CT: It was mentioned in the talk that many people these days are not even looking for the spiritual answer in the Church anymore – do you think the Church has lost its spirituality?
SH: Well to some extent it may have done, as what the Church has been called to do, from my position in an Anglican tradition, when we ordain someone we say that your calling is to proclaim the gospel afresh in every age. In a sense this is what we are talking about.
We have now been through an age where science and rationalism was driving out the whole understanding of the spiritual, and so the Church found itself engaging in the world that wanted scientific reasoning and arguments. And to an extent the Church did adopt this way of speaking about Christianity, and so many of the mystical sides of the faith were driven out. I don’t mean to say that this is true about everything in the Church as there are still sources to draw from, but I think the church did drive it out to engage more, now only to find it all coming back in again.
CT: So what is left for the Church to do then, and what action can the Church make to move forward and bring people to their churches?
SH: Well I would advocate taking the church to the people, and it is an important difference. As Christians, we tend to lay on our events and say come to this and say it will be good. But we have to actually get out and be with people.
We also have a great amount of spiritual people in the Church itself, and I think people will find the things they are searching for here. However, to a certain extent I also think that we have to relearn our own faith and learn to be more comfortable to speak about it rather than be embarrassed about talking about spiritual things, and do this alongside them. So when they speak about their spiritual things we can also talk about ours but then reveal that God is at work in the process. So God is present, and as I share God is working in that.
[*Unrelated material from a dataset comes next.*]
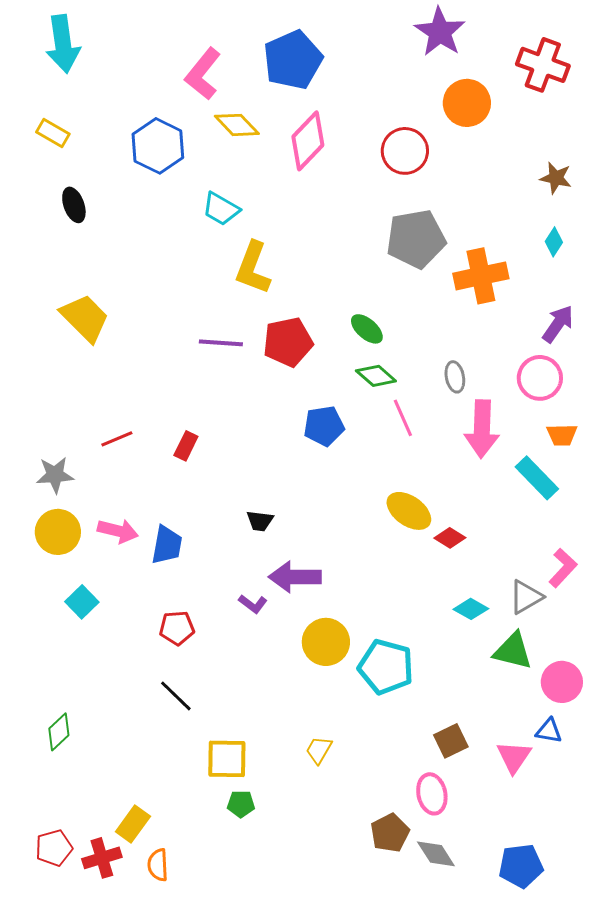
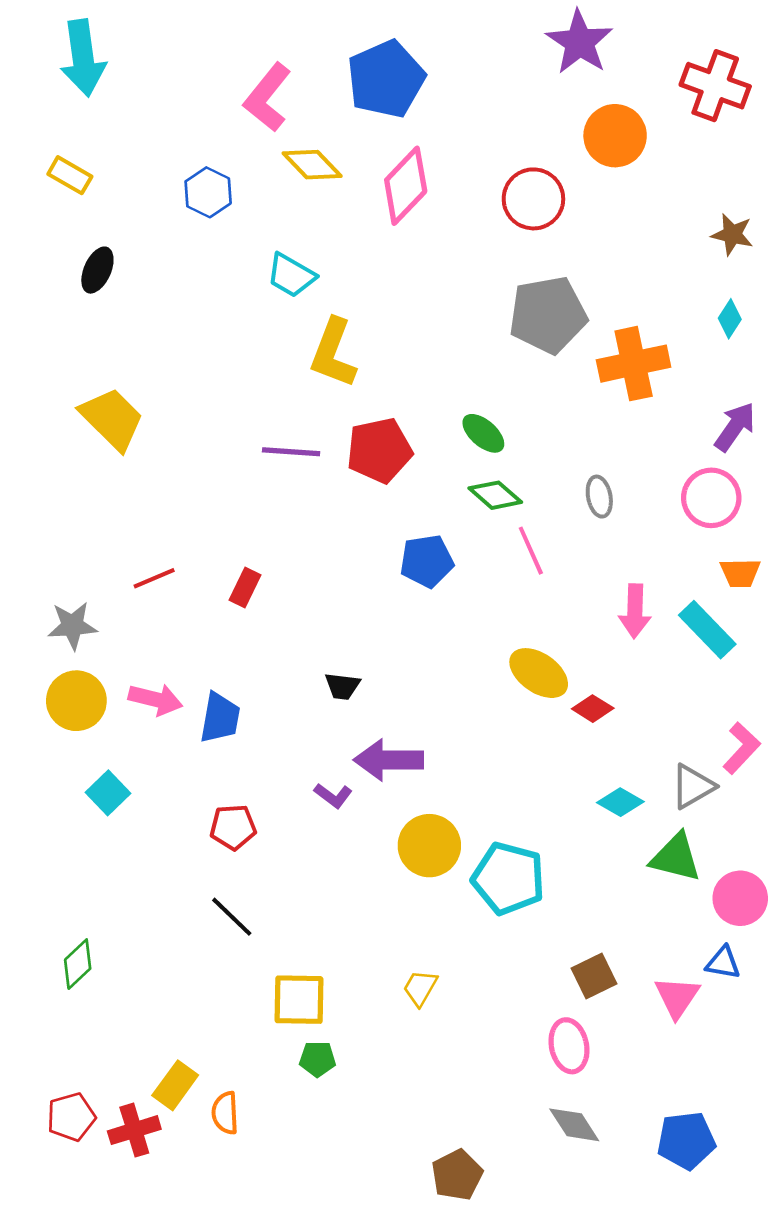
blue hexagon: (158, 146) -> (208, 192), size x0.7
black ellipse: (74, 205) -> (97, 270), turned 44
pink arrow: (482, 429) -> (635, 611), moved, size x0.7
brown pentagon: (390, 833) -> (457, 1175), moved
orange semicircle: (158, 865) -> (225, 1113), moved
Also as I have done, Christian can set up stalls at some New Age fairs. There are over 150 of them in UK now, and you will find most communities have them. So churches, of course after investigating them fully, can go to them. People are often stunned that Christians are there and then they come to see that Christians are in fact spiritual and find there are things in the Christian traditions they can relate to and find attractive, much to their surprise. So even if you only go this far it is good.
But also we need to find ways to worship and use language that really engages with people. It is a learning process, unless it comes with real engagement to the people we preach to then it will only be our idea of what is effective, and it will not really connect.
But Christianity and the Church has done this before, it is a global faith as it has successfully gone out and gone into other cultures and made itself relevant, and I think there are many things we can learn from this as we go into our own cultures today.